In the first row Louise Talma, my former professor at Hunter College, watched the progress of the wheelchair down the aisle with a fixed stare as though to communicate to the body within it her will to get it through the hour. A Boulanger student fifty years earlier, she'd become the first woman composer admitted to the National Academy of Arts and Letters and had been sought after as a collaborator by Thornton Wilder, making her the envy of her contemporaries among American composers. Since her student days she'd returned to Fontainebleau every two years to consult with Boulanger on her latest commission.

She wore a light grey suit in the style of a younger Boulanger. 'Mademoiselle's' acolytes tended to acquire her habits which, in both senses of that word, were modelled on a nun's.
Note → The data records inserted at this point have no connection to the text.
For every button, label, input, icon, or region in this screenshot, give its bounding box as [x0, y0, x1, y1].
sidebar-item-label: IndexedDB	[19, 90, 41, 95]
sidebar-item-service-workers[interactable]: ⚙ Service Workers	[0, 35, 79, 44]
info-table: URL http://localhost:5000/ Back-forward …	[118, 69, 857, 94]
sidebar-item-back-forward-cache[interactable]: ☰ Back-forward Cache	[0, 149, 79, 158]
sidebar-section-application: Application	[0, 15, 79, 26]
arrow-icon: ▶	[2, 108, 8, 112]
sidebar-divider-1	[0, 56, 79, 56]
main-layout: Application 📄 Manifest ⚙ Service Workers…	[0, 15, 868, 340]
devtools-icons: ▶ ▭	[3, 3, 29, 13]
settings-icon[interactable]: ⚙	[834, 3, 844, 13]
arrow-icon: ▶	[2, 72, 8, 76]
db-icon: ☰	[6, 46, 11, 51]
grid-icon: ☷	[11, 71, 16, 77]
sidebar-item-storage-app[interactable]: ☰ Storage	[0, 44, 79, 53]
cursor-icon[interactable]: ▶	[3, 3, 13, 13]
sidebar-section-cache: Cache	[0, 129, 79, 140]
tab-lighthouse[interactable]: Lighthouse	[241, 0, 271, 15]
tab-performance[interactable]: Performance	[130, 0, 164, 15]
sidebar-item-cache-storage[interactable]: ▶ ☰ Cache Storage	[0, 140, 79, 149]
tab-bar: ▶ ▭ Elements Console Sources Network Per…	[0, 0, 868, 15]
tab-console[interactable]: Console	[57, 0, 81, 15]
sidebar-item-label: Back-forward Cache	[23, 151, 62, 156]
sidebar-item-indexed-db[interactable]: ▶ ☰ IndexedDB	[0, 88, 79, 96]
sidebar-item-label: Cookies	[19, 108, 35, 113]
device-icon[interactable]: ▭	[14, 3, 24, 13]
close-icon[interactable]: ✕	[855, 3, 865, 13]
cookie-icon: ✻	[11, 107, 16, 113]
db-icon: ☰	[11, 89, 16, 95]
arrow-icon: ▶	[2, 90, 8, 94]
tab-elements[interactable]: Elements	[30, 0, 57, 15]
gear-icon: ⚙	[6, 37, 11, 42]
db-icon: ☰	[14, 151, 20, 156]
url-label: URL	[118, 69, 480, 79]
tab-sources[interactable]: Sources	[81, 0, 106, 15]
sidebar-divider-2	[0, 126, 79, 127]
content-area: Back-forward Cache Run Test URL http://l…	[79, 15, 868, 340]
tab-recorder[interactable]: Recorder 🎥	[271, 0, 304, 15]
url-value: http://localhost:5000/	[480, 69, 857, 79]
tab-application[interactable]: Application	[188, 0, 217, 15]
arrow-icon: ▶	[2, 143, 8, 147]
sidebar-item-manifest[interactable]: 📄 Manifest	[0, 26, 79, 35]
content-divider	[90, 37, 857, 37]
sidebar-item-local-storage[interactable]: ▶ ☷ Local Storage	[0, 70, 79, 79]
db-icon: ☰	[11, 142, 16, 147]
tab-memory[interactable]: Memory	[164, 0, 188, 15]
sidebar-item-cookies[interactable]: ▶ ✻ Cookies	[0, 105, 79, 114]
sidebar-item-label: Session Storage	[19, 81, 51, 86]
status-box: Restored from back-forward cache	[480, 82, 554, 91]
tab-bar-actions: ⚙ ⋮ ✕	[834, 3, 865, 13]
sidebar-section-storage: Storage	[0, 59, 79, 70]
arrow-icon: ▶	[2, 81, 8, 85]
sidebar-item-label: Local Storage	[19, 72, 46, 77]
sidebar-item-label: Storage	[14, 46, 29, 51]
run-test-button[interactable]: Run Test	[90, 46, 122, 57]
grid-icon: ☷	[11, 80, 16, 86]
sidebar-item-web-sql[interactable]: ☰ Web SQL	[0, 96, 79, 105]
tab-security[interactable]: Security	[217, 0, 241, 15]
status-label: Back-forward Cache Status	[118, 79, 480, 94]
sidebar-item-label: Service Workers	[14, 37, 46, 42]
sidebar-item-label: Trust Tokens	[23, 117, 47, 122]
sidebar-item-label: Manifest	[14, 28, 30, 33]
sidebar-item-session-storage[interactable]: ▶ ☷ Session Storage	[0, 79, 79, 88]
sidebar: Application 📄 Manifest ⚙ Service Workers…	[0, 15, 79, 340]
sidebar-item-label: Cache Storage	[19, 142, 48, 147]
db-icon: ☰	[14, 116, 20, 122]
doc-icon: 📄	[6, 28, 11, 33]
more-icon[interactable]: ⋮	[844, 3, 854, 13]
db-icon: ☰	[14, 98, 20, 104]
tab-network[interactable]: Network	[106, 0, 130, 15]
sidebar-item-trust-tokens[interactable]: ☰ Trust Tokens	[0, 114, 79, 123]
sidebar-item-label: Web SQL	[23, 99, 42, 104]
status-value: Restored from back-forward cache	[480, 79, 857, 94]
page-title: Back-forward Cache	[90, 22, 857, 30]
Talma's hair was a variant of Boulanger's chignon and her eyes, like Boulanger's in years past, expressed nothing beyond a fervent (some might have said fanatical) discipline. Her other features, like her room back at the hotel, gave no clue into character. They were simply there to function as she had been put on this earth to work. Her sturdy hands, a peasant's, were folded in her lap.

At the entrance of the god of Musical Pedagogy, silence fell.
For Boulanger was a god to us. In the beginning was the Word but before the Word was the Sound whose mysteries she was closer to understanding than anyone alive. A pupil of Fauré at the age of eight, she was our link to d'Indy; through him to Rameau whose treatise on Harmony was the foundation of the principles of all Western music.

Strictly speaking, Boulanger didn't think of herself as God but she did have an unusually close relationship to Him. She went to Mass every day and into mourning annually for a week at the anniversary of the death of her sister, Lili, who had succumbed to T B at the age of twenty-four. And as often happens with nonagenarians (which she was that summer), the people of whom she spoke most affectionately -- Bach, Beethoven, Stravinsky, -- were all dead.